I have some additional doubts about the majority’s discussion of Louisiana preclusion law. See La.Rev.Stat.Ann. art. 13:4231 (West Supp.1987). The majority hold that claim preclusion does not apply because the LCSC had no authority to grant the relief Mrs. Frazier was awarded here. That proposition may be true, but it is not established by the case they cite, Robertson v. Popeye’s Famous Fried Chicken, 524 So.2d 97 (La.App. 4th Cir.), writ denied, 526 So.2d 802 (La.1988). Robertson held that Louisiana res judicata does not bar a plaintiff who recovered workmen’s compensation from his employer from suing a third-party tortfeasor. All three criteria for res judicata — the parties, the causes, and the thing demanded — were held different between the two lawsuits, and it was noted that Louisiana’s workers compensation law specifically preserves a claimant’s right to pursue a third-party damage action in addition to his statutory remedy. 524 So.2d 99. Here, by contrast, the district court held that Louisiana jurisprudence firmly establishes that an LCSC decision is accorded res judicata effect after the time for appeal has expired.2 Further, in Foreman v. Falgout, 503 So.2d 517 (La.App. 1st Cir.1986), the state court held that LCSC has exclusive jurisdiction over disputes involving removal and discipline of state employees, thus preempting a state tort action against his supervisors. The distinction, for res judicata purposes, between Foreman and this case eludes me. *830Consequently, I am dubious of today s ruling on Louisiana claim preclusion law.

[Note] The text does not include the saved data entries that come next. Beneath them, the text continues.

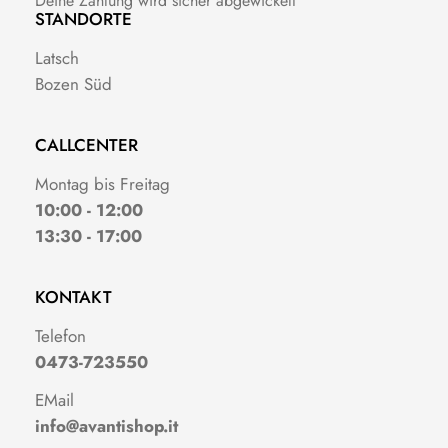
Deine Zahlung wird sicher abgewickelt
STANDORTE
Latsch
Bozen Süd
CALLCENTER
Montag bis Freitag
10:00 - 12:00
13:30 - 17:00
KONTAKT
Telefon
0473-723550
EMail
info@avantishop.it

. There is no question but that federal law applies in this § 1983 action. The only question is whether the federal common law compels the adoption of an independent federal rule of preclusion or whether it compels the application of a state rule of preclusion.
. The cases it cites, admittedly, generally deal with the Commission's exclusive jurisdiction to award equitable relief to the complaining civil servant. See, e.g., Thomas v. Dept. of Corrections, 430 So.2d 1153, 1155 (La.App. 1st Cir.), writ denied, 438 So.2d 566 (La.1983); Raborn v. La. Health & Hum. Res. Admin., 349 So.2d 903, 904 (La.App. 1st Cir.), writ granted, 351 So.2d 175 (La.1977).